• [DATA SHOWN]
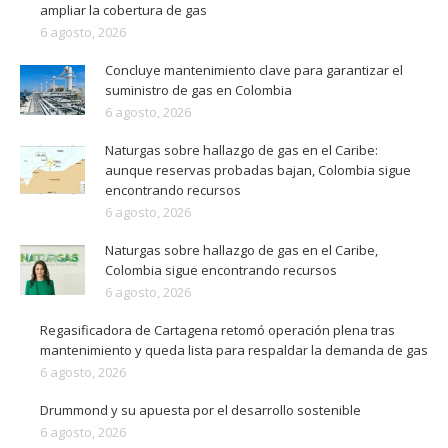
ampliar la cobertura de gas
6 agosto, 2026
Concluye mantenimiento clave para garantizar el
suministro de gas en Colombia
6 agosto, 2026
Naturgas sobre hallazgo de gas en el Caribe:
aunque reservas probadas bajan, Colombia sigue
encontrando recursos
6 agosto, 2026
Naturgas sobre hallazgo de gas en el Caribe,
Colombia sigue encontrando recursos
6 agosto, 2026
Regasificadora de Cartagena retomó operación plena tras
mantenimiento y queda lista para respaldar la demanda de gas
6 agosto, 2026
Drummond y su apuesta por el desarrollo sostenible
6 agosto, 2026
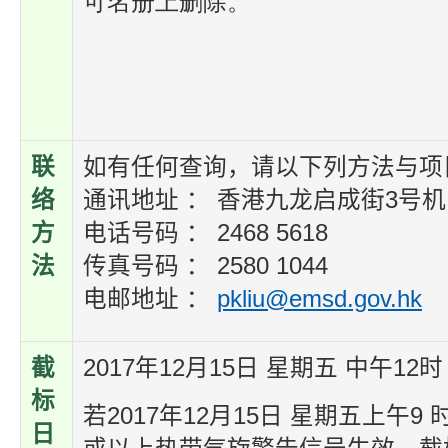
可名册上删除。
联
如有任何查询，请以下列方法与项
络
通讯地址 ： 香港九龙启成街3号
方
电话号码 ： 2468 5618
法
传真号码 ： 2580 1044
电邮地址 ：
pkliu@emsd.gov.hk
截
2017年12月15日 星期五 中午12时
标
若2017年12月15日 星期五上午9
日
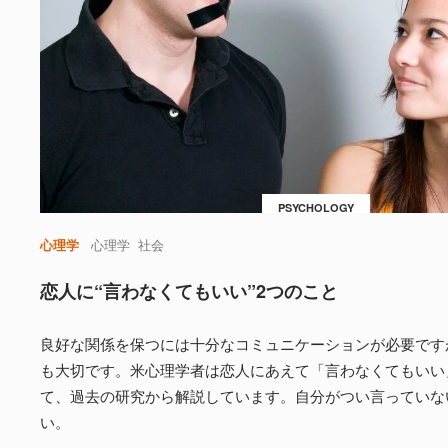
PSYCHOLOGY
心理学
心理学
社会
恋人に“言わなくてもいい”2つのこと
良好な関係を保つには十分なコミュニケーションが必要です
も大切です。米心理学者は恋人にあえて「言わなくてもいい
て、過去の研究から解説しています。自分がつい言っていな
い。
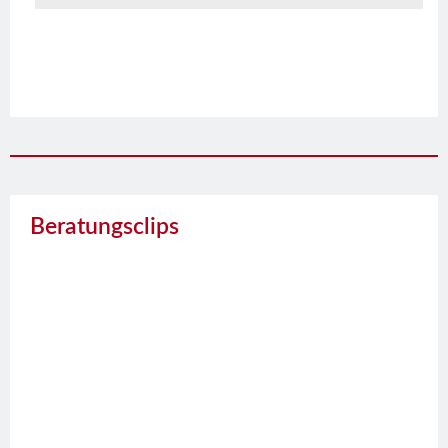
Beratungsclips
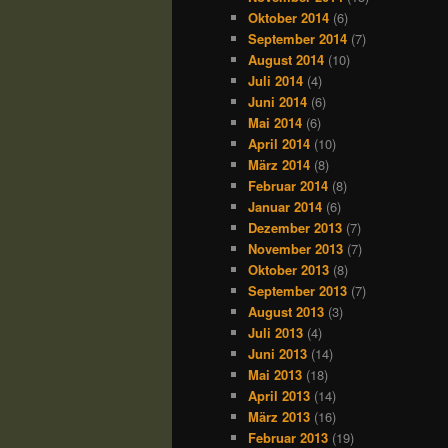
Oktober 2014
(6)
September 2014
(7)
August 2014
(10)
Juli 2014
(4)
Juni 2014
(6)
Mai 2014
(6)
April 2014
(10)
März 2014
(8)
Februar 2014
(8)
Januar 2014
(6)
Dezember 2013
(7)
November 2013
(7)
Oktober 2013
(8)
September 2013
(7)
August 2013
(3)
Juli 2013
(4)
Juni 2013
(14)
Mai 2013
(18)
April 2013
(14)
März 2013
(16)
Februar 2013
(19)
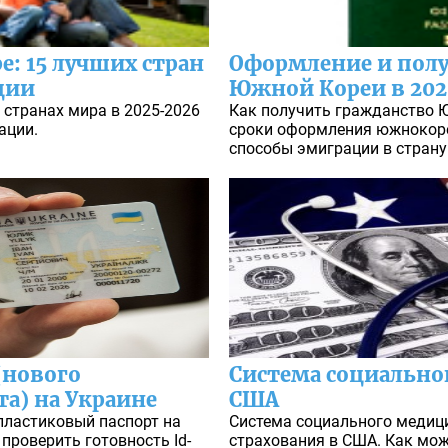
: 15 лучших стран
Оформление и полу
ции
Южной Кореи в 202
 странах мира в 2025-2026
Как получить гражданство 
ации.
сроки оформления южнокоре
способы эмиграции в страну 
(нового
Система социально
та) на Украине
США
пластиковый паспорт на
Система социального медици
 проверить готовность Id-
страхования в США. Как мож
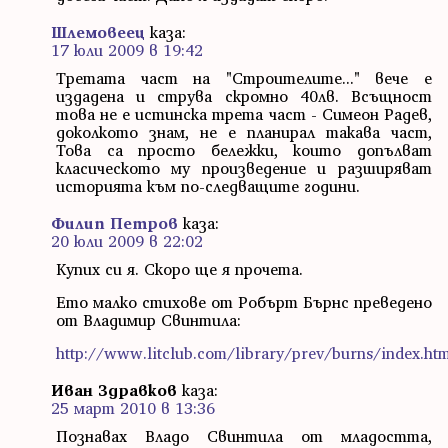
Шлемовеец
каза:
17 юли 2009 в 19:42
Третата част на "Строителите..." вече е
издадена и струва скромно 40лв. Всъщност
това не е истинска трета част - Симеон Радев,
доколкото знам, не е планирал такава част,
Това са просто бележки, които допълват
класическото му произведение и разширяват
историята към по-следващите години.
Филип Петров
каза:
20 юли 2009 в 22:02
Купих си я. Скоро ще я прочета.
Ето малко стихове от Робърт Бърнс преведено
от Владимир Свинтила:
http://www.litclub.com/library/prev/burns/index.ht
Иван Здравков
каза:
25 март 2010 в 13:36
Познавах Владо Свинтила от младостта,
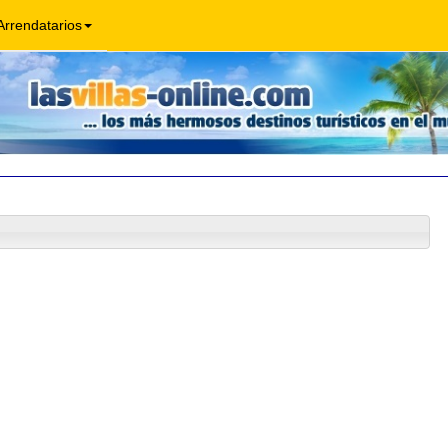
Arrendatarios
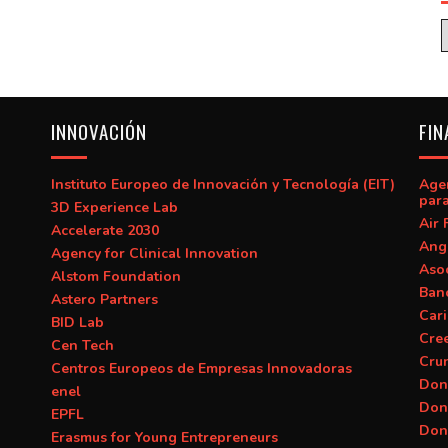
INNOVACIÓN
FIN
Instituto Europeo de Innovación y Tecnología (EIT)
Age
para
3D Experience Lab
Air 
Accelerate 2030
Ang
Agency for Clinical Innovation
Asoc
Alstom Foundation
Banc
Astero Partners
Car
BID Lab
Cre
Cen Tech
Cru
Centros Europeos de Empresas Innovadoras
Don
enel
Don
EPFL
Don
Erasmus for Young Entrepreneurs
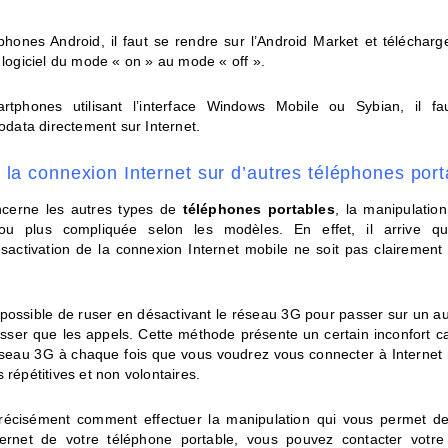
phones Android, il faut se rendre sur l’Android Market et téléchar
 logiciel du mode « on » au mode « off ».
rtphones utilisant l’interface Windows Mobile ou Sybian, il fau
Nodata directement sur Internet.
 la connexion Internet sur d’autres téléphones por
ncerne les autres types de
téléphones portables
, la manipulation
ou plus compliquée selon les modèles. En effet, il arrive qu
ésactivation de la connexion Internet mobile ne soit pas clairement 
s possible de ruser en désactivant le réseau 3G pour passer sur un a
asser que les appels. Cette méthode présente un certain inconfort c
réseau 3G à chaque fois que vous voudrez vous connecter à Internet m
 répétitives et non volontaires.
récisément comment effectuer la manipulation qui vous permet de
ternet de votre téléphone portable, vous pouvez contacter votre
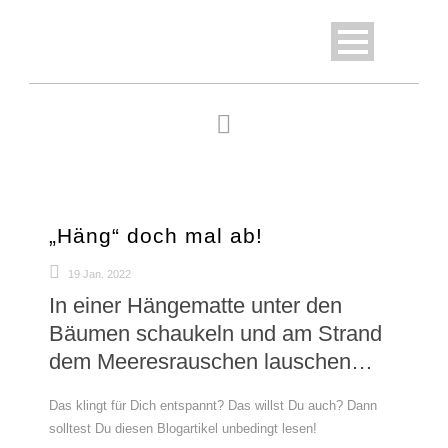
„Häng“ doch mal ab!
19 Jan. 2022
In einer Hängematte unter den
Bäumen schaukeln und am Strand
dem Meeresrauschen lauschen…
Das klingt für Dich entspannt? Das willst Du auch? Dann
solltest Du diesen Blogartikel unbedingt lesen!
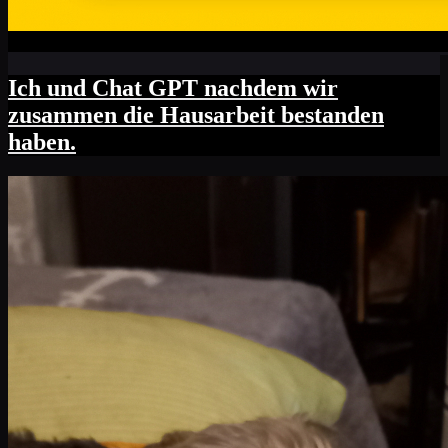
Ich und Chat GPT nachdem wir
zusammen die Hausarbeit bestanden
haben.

...

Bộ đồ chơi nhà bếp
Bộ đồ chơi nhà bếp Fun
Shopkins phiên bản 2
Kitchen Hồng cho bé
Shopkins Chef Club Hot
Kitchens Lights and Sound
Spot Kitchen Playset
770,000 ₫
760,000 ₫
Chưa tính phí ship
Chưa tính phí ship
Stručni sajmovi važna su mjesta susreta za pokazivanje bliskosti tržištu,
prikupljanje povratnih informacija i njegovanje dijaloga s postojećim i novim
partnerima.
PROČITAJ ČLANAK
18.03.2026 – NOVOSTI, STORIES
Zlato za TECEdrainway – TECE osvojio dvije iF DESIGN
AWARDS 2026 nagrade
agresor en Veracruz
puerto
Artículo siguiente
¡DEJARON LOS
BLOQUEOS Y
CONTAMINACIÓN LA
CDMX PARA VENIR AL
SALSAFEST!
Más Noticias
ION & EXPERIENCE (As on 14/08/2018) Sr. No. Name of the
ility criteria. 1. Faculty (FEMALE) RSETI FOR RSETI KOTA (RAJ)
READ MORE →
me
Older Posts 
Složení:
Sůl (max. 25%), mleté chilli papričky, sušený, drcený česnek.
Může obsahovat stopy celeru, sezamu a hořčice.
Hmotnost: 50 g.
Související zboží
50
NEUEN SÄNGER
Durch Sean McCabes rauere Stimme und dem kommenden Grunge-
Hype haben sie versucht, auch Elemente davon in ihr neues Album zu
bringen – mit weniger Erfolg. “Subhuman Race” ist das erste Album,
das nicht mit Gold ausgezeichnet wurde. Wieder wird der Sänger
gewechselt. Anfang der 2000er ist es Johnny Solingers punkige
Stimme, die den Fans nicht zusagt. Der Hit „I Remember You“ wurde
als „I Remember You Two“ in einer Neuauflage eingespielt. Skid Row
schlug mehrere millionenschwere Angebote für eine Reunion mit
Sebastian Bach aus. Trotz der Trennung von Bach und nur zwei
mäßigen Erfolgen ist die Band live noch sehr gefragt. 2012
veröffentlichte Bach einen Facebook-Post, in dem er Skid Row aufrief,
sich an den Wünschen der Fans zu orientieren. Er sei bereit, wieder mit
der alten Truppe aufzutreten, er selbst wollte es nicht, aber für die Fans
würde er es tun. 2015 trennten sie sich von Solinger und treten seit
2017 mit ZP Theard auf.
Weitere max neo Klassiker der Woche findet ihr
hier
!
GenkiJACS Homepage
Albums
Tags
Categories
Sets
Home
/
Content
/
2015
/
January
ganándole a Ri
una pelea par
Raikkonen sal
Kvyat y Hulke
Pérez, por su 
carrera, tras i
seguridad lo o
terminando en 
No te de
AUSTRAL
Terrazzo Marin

• [PROBLEM TO SOLVE]
Write down exactly the span of lines above from the one containing "Kitchens Lights and Sound" to the one containing "mäßigen Erfolgen ist", both ends included.

• [OUTPUT OF THE TASK]
Kitchens Lights and Sound
Spot Kitchen Playset
770,000 ₫
760,000 ₫
Chưa tính phí ship
Chưa tính phí ship
Stručni sajmovi važna su mjesta susreta za pokazivanje bliskosti tržištu,
prikupljanje povratnih informacija i njegovanje dijaloga s postojećim i novim
partnerima.
PROČITAJ ČLANAK
18.03.2026 – NOVOSTI, STORIES
Zlato za TECEdrainway – TECE osvojio dvije iF DESIGN
AWARDS 2026 nagrade
agresor en Veracruz
puerto
Artículo siguiente
¡DEJARON LOS
BLOQUEOS Y
CONTAMINACIÓN LA
CDMX PARA VENIR AL
SALSAFEST!
Más Noticias
ION & EXPERIENCE (As on 14/08/2018) Sr. No. Name of the
ility criteria. 1. Faculty (FEMALE) RSETI FOR RSETI KOTA (RAJ)
READ MORE →
me
Older Posts 
Složení:
Sůl (max. 25%), mleté chilli papričky, sušený, drcený česnek.
Může obsahovat stopy celeru, sezamu a hořčice.
Hmotnost: 50 g.
Související zboží
50
NEUEN SÄNGER
Durch Sean McCabes rauere Stimme und dem kommenden Grunge-
Hype haben sie versucht, auch Elemente davon in ihr neues Album zu
bringen – mit weniger Erfolg. “Subhuman Race” ist das erste Album,
das nicht mit Gold ausgezeichnet wurde. Wieder wird der Sänger
gewechselt. Anfang der 2000er ist es Johnny Solingers punkige
Stimme, die den Fans nicht zusagt. Der Hit „I Remember You“ wurde
als „I Remember You Two“ in einer Neuauflage eingespielt. Skid Row
schlug mehrere millionenschwere Angebote für eine Reunion mit
Sebastian Bach aus. Trotz der Trennung von Bach und nur zwei
mäßigen Erfolgen ist die Band live noch sehr gefragt. 2012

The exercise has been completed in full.